On the other hand, without persisting the configuration somewhere, it is hard to evaluate the desired state versus the current state. Evaluating the current state requires access to metadata of the resources when they were created. A system of record is required to store this information. Storing data again means deploying a storage system—a big “No” for this type of framework. So, what can be the path forward? Say hello to the IaC tooling Terraform and Pulumi. Creating a system of record, evaluating the current state and desired state, and bridging the gap between the two is at the heart of IaC tools. These are as ubiquitously used as Kubernetes, if not more.
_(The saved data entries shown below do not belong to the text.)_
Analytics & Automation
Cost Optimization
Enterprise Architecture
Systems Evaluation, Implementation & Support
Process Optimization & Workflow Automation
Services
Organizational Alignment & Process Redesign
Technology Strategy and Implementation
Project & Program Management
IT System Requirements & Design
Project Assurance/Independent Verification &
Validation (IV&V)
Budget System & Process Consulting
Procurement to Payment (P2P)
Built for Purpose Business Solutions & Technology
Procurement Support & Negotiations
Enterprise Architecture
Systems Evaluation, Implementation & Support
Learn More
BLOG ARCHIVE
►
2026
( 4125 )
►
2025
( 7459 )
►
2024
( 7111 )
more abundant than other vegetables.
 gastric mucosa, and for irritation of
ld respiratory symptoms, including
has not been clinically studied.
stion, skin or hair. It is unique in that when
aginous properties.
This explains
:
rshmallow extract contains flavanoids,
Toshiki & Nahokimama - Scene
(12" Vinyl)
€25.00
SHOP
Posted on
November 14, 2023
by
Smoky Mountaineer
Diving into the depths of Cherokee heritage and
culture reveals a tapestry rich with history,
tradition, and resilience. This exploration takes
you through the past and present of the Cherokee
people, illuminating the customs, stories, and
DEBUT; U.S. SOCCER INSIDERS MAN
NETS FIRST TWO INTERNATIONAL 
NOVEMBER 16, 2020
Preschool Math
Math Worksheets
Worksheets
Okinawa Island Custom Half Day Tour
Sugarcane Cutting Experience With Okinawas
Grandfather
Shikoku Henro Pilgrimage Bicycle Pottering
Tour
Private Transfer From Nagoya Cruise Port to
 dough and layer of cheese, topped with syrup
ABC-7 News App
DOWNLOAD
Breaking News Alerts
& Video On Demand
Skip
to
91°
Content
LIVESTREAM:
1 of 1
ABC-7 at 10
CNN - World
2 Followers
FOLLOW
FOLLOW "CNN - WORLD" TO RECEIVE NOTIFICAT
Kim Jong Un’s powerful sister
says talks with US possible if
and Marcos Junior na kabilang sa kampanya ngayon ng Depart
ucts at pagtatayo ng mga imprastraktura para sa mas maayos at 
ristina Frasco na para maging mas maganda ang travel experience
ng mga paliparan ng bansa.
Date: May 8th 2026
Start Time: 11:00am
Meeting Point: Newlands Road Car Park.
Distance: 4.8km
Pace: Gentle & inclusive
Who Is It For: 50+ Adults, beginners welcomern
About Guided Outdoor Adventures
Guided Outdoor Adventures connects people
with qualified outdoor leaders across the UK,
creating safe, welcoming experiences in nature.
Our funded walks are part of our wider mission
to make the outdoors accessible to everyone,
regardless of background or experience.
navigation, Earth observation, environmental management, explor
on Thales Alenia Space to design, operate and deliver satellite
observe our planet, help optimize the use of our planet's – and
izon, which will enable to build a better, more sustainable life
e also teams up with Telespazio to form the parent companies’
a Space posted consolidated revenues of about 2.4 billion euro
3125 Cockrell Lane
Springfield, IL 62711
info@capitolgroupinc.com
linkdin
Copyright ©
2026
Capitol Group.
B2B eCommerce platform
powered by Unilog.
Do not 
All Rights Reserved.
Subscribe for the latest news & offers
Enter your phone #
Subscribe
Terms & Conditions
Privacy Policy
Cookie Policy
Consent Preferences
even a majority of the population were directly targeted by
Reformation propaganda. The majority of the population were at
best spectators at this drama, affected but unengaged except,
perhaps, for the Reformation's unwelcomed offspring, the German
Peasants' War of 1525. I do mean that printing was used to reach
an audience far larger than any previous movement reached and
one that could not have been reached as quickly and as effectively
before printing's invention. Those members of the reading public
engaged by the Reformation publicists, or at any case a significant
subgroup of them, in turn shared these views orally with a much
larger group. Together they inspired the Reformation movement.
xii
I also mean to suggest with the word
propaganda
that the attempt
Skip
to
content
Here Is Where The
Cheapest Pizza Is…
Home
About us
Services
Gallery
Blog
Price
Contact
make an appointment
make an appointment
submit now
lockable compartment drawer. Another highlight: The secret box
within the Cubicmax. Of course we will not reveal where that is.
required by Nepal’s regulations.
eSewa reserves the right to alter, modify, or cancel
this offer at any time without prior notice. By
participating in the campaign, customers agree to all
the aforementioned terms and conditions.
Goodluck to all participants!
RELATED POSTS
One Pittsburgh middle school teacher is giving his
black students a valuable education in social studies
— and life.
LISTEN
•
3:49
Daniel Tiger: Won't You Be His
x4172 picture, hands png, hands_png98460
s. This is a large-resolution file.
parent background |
Both Pulumi and Terraform are general-purpose tools, rightly so, that allow users to design any kind of infrastructure. An IaC tool can only fit into the framework if it can work with the APIs defined in the framework. Since Terraform can only understand HCL
, and the APIs are not written in HCL (nor is there a code generator that can transform Protobuf messages into Terraform variables), it is not a viable solution for this framework. Pulumi, on the other hand, can nicely fit into the framework since it supports most modern programming languages. The capabilities of remote code generation from buf schema registry combined with multi-language supporting Pulumi make them a compelling choice to create the client-only counterpart of Kubernetes controllers. The Pulumi state backends act as the system of record.
In this approach, pulumi-modules combined with the Pulumi engine are equivalent to the reconciliation logic executed by each Kubernetes controller. Just like end users of Kubernetes are abstracted away from the Kubernetes controllers, so should users of this framework be abstracted away from having to create or understand Pulumi modules or the Pulumi engine. To make that happen, every deployment component modeled in the API will have a corresponding default Pulumi module.
Chapter III: The CLI
kubectl
is a simple CLI tool that was created to allow end users to submit their configuration to the API servers. It acts as a communication channel between end users and the Kubernetes system. A similar interface is required to allow users of the ProjectPlanton framework to write up the configuration and submit it to the Pulumi engine. So, the project-planton
command line tool was created.
project-planton
ties the APIs and Pulumi modules together to deliver deployment magic. It is not as sophisticated as kubectl
. At its core, it only has one functionality—to allow users to deploy the component that they need with the configuration they write up in a manifest file. That is exactly what it does. When users run project-planton pulumi up --manifest <manifest.yaml>
, the CLI reads the manifest, understands the API resource kind based on the value in the kind
attribute in the manifest, looks up the default
Pulumi module created for it, sets up the user-provided configuration as input for the Pulumi module, and delegates the action to the Pulumi CLI.
Minimal Abstractions
One of the core design philosophies when creating the framework was to avoid creating unnecessary abstractions and only create them when there was no other choice. This design choice essentially makes it possible to write Pulumi modules without any restrictions whatsoever. The abstractions are only at the API layer, and that’s about it. For example, this deployment framework requires users to take care of setting up the Pulumi backend, and provider credentials for the infrastructure provider (AWS provider, GCP provider, etc.) are all left for end users to figure out. It may have been possible to make this simpler by creating more abstractions, but then those abstractions would create a learning curve.